An acoustic labyrinth
As sounds travel through the sound cave, intended and unanticipated resonances are mixed in what is not a hierarchically organised rigid container for concerts but a buoyant set of bottom-up relations, where slight changes between adjacent pockets may greatly affect or even generate the larger concert.
sound box (n.) Music. A hollow chamber in the body of an instrument, such as a violin or a cello, that intensifies the resonance of the tone.
(American Heritage Dictionary)
In a sense, the forum can be understood as an aggregate of sound boxes which are gradually turned on and off (simple, continuously variable opening/closing of partition elements), charging the forum with the potential of an acoustic labyrinth. Changing the degrees of opening between these sound boxes works similar to a trumpet’s mute. At the other end of the spectrum, when closed, these individual sound boxes become acoustically insulated islands (“hermetically sealed boxes” very much like traditional concert halls) where simultaneous events can take place independent of each other.
Polyphony of polyphonies
The sound cave turns the concept of a concert hall into one of multiple interrelated bodies. With simple mechanisms which allow for a permanent reconfiguring of spatial and thus acoustic constellations: (I) – (I+II) – (I+II+III) – (III) – (I+IV) – (III+IV) and so on, the new instrument can move between harmonic closure and open polyphony. The several auditoriums are designed to provide an “acoustically controlled” experience when in their hermetically sealed state and an amazing range of interdependent tuning experiments when opened. Performance scenarios range from the traditional classic concert (main auditorium, closed) and small (simultaneous) independent events to organ concerts (auditorium, opened at several sides to create acoustic coupled rooms with cathedral-esque reverberation times) to a polyphony of polyphonies.
A new instrument
“The artist creates his own maze; he may even settle in an already existing maze since any construction he inhabits he cannot help but mould to himself”.
–Pierre Boulez
The music forum becomes an instrument itself. Not unlike the tuning of an instrument, the forum’s acoustic performance relates to the way in which the sound boxes are interconnected. While, traditionally, most large concert halls have been designed with means to acoustically adjust to certain types of concerts, in the Forum Ghent, performances emerge as they are played on a building-become-instrument. Conventional hierarchies and fixed settings are replaced by a decentralised network of sound waves.
The danger inherent to calling the forum an instrument is its objectification, whereas, despite its presence, it probably is just the opposite: Neither interior nor exterior, it is the continuation of its surrounding spaces into a labyrinth reminiscent of intestines or the ear’s semicircular canals and cochlea; bodily parts which constitute the threshold zones between inside and outside.
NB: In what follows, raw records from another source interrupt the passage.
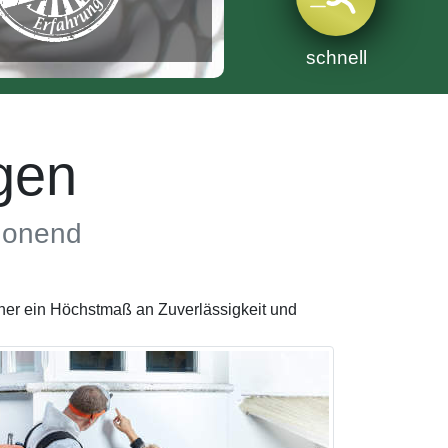
schnell
gen
chonend
ner ein Höchstmaß an Zuverlässigkeit und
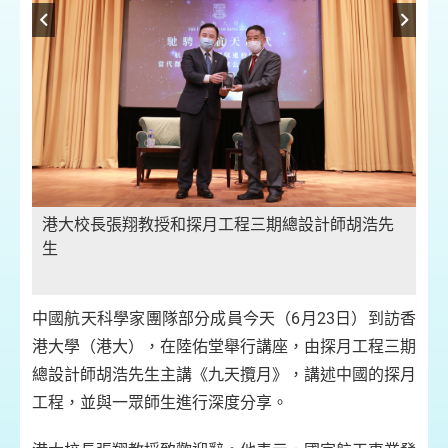
期
港大校長張翔教授和探月工程三期總設計師胡浩先
港
生
生
中國航天科學家團隊部分成員今天（6月23日）到訪香
港大學（港大），在陸佑堂舉行講座，由探月工程三期
總設計師胡浩先生主講《九天攬月》，講述中國的探月
工程，並與一眾師生進行深度分享。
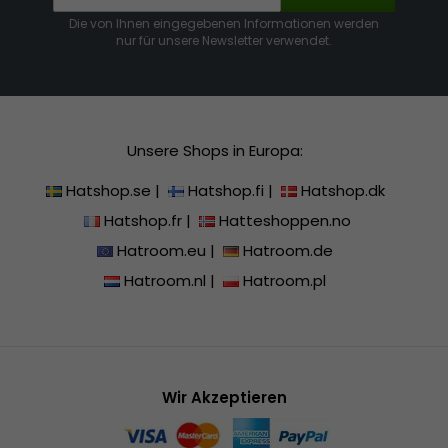
Die von Ihnen eingegebenen Informationen werden
nur für unsere Newsletter verwendet.
Unsere Shops in Europa:
Hatshop.se
|
Hatshop.fi
|
Hatshop.dk
Hatshop.fr
|
Hatteshoppen.no
Hatroom.eu
|
Hatroom.de
Hatroom.nl
|
Hatroom.pl
Wir Akzeptieren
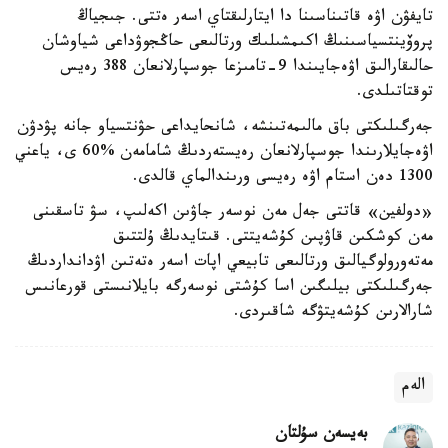
تايفۋن اۋە قاتىناسىنا دا ايتارلىقتاي اسەر ەتتى. جىجياڭ
پروۆينتسياسىنىڭ اكىمشىلىك ورتالىعى حاڭجوۋداعى شياوشان
حالىقارالىق اۋەجايىندا 9-تامىزعا جوسپارلانعان 388 رەيس
توقتاتىلدى.
جەرگىلىكتى باق مالىمەتىنشە، شانحايداعى حۋنتسياو جانە پۋدۋن
اۋەجايلارىندا جوسپارلانعان رەيستەردىڭ شامامەن %60 ى، ياعني
1300 دەن استام اۋە رەيسى ورىندالماي قالدى.
«دولفين» قاتتى جەل مەن نوسەر جاۋىن اكەلىپ، سۋ تاسقىنى
مەن كوشكىن قاۋپىن كۇشەيتتى. قىتايدىڭ ۇلتتىق
مەتەورولوگيالىق ورتالىعى تابيعي اپات اسەر ەتەتىن اۋدانداردىڭ
جەرگىلىكتى بيلىگىن اسا كۇشتى نوسەرگە بايلانىستى قورعانىس
شارالارىن كۇشەيتۋگە شاقىردى.
الەم
بەيسەن سۇلتان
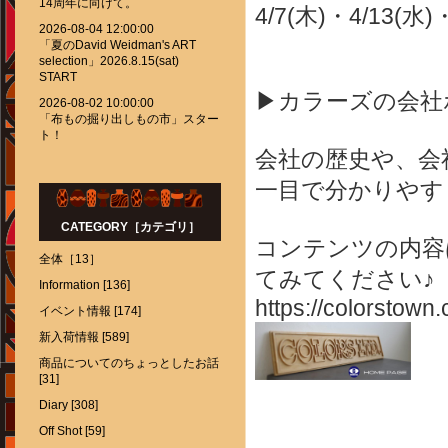
14周年に向けて。
4/7(木)・4/13(水)
2026-08-04 12:00:00
「夏のDavid Weidman's ART
selection」2026.8.15(sat)
START
▶カラーズの会社
2026-08-02 10:00:00
「布もの掘り出しもの市」スター
ト！
会社の歴史や、会
一目で分かりやす
CATEGORY［カテゴリ］
コンテンツの内容
全体［13］
てみてください♪
Information [136]
https://colorstown.
イベント情報 [174]
新入荷情報 [589]
商品についてのちょっとしたお話
[31]
Diary [308]
Off Shot [59]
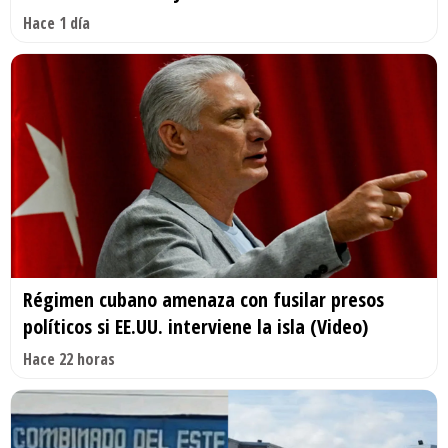
Hace 1 día
Régimen cubano amenaza con fusilar presos
políticos si EE.UU. interviene la isla (Video)
Hace 22 horas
“The new status of the object no longer refers its condition to a spatial mold — in other words, to a relation of form-matter — but to a temporal modulation”.
–Gilles Deleuze
During the design process, the studies of sectional series that we undertook to explain the spatial phenomena emerging in front of us were at the same time intriguing and puzzling for their sheer inconceivability. They were telling of the Forum’s intrinsic interrelation of movement in time and space. (The fact that, essentially, the building defies a description by a single section, reminds of the necessity of time inherent to any musical piece, although such a simile does not necessarily seem appropriate.) Later, there was doubt whether, if representation in general means reducing the represented by one dimension, it would suffice to use the surfaces (e.g. sectional drawings) as the base on which the composer writes the notations, on which the choreographer designs the performance’s scores. A not less likely scenario imagines the composer who, upon receiving the forum’s 3D data uses acoustic analyses of the model to write the composition while “learning how to play the Forum”. (And thus constitutes the shift from the “Sonata for Violin in E” towards a “Sonata for Violin at Constellation (I)-(I+IV)”, and eventually towards “Scores for the Forum Ghent” which fully exploit the building’s potential as an instrument.)
The Forum’s temporal character, its freely adjustable constellations, open up ways to break away from confining sounds to one “hall” and move on towards “playing the Forum”. In other words, new compositional modes might arise with composers, artists and choreographers who conceive of the Forum as an instrument for or with which they compose or play.
There is a strange fusion of the tactile, the visual and the acoustic. With the Forum’s spatial continuity, hearing, seeing and moving become an interdependent set of relations. For the audience (and the performers likewise), wandering through the Forum means actively tuning the performance with the surface that surrounds us becoming the concert’s unconscious score. As the conventional concert hall’s formal character is replaced by the informal of the streets, the concert becomes a non-linear process for which the question of authorship might perhaps cease to be relevant. Ultimately, in exploring its spatial confinements and diverse constellations, the performed work remains open, always still in the process of composition; not so much, however, in the typically modern sense of a work in progress, but rather as continuous modulations and oscillating intensities. Not unlike those inside musical instruments or our ears.